Adam & Eve

THE CHASE: ARIELLE


WHEN ARIELLE BURST into the sunshine on the green hillside, she felt sheer joy. No sound of bullets or voices had reached her ears, and now it was she, she alone, who had come through the darkness into the open world. She alone would execute her father’s plan to summon help. She imagined a small platoon of gendarmes or even military police arriving by helicopter. Perhaps a fleet of helicopters would drop down between the mountains.

Quickly she surveyed the sunny slope and its innocent grass. In case someone had followed through the cave close behind her, a stand of yew trees a fourth of the way down the mountainside would provide concealing cover. She would sprint for the grove. And there were other groups of trees dotting the long flank of the grassy mountain. Far away, across the bottom of the valley and the little creek, partway up the opposing slope, there was a stone farmhouse with a red tile roof. While she praised Allah and implored him to protect her father and friends, she freed her legs for running by unzipping her pants legs above her knees. Then she sprang forward as from a starting block.

Running downhill was almost like flying. With the help of gravity, her speed accelerated, and she had only to be sure her feet, well housed within her trusted shoes, kept up with her descent. Half leaping and springing, she felt as though she were moving with the ease of flight. Like a robin she skimmed close to the contours of the slope; sometimes she held out her arms to the sides, like wings.

When she got to the first grove of trees, she braked, slowed to a walk, and looked back. No one stood near the place she took to be the opening behind the holly shrubs. She wasn’t sure she could tell where the opening was. Arielle flew, her inner voice sang. Not the least tired, she felt only exhilarated. She began again the controlled downhill mixture of giddy falling and running.

There should be a sport called “downhill running” to encourage such ecstasy. Had there really been danger? Of course there had; of course there had. How could she exult when those she loved most were inside a mountain? She could not remember the intruders distinctly, only the man who spoke British English, whom her father seemed to know.

And what of her grandfather? The sound of remembered gunfire tore through her brain. She gasped and leaped downward. She became a bird again, a goat; an ibex from the cave wall leaped within her legs. Finally, near the bottom of the slope, she tired. Her mood shifted utterly, and a terrible fear came upon her.

What of Adam? What of his perfect form? She imagined them living in Paris; she saw him sitting outdoors at a café with her, people slowing down to look, wondering if such handsomeness were a matter of misperception. Who would not lust for his beauty? Yet these were the thoughts of a fool, she knew. Her artist’s eye had betrayed her into foolishness.

Here was the stream, and she would take care to keep her feet dry, would cross on that line of rocks arranged as though stepping-stones. A bird like an Egyptian ibis rose up from near the water. Progressing uphill would be harder and slower, but she was in splendid condition. I flew, I flew. Nonetheless, mounting the incline was much slower work, and she disliked getting hot and beginning to sweat. She unbuttoned the top button of her orange shirt as she tried to run uphill.

At the farmhouse a hunched old woman was in the yard, watering cornflowers with a large green plastic watering can. “Why, what’s the matter, my dear?”

“I need help.”

They spoke in rapid French.

Once inside, Arielle stood panting. Her explanation was quick, and the woman used an ancient dial telephone to call for help—the phone functioned—and then woke her husband from his nap.

They would all take café au lait at the table while they waited, the old man insisted. While they sipped the hot drink, cats emerged from hiding, more and more cats, as though there were dozens, maybe hundreds of all stripes and colors, brindled and spotted. One, the obvious favorite, with six toes, was bold enough to leap into the old woman’s lap and purr like a contented motor. Arielle was surprised that this antique Frenchwoman called him “Calcifer,” the name of a Japanese cartoon character.

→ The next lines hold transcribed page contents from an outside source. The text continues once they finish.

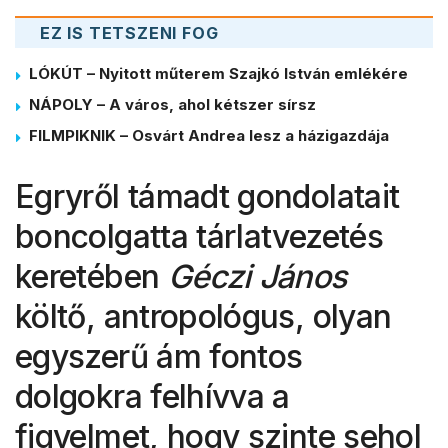
EZ IS TETSZENI FOG
LÓKÚT – Nyitott műterem Szajkó István emlékére
NÁPOLY – A város, ahol kétszer sírsz
FILMPIKNIK – Osvárt Andrea lesz a házigazdája
Egryről támadt gondolatait
boncolgatta tárlatvezetés
keretében
Géczi János
költő, antropológus, olyan
egyszerű ám fontos
dolgokra felhívva a
figyelmet, hogy szinte sehol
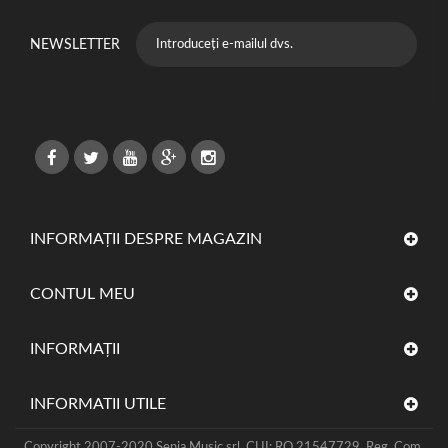
NEWSLETTER
INFORMAȚII DESPRE MAGAZIN
CONTUL MEU
INFORMAŢII
INFORMATII UTILE
Copyright 2007-2020 Senia Music srl, CUI: RO 21547729, Reg. Com.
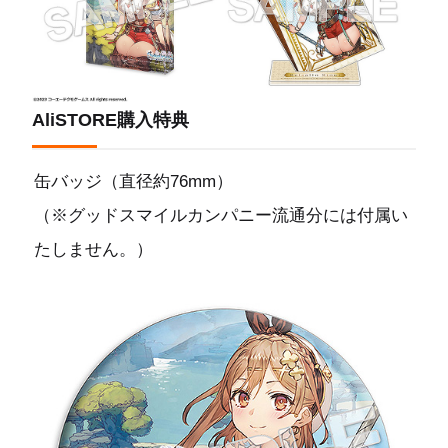
AliSTORE購入特典
缶バッジ（直径約76mm）
（※グッドスマイルカンパニー流通分には付属い
たしません。）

Across from Arielle the old couple sat side by side on a bench, their brown faces like twin maps with wrinkles for roads and rivers. They communed. Sometimes they spoke. Yes, they, too, had seen the paintings and drawings, the incised animals hidden in the slope across the valley, the spotted horses wreathed by human handprints. No, they had never told. Well, a few cousins, close neighbors who could be trusted.

Arielle’s vision of a helicopter proved prescient, for soon it hovered in a cloud of noise near the low stone barn.

Insisting that she ride back with the police, Arielle instructed them to look for the legs of her pants, which she had unzipped and discarded near the exit of the cave, but her explanation was unnecessary. From high in the air Arielle saw them coming down the mountain—her father and Lucy, hand in hand, her father carrying the codex in the black case. But where was Adam?

When Pierre and Lucy saw the copter and Arielle’s smiling wave through its glass bubble (but not the tears that had filled her eyes), they reversed their direction and began to climb back toward the cave.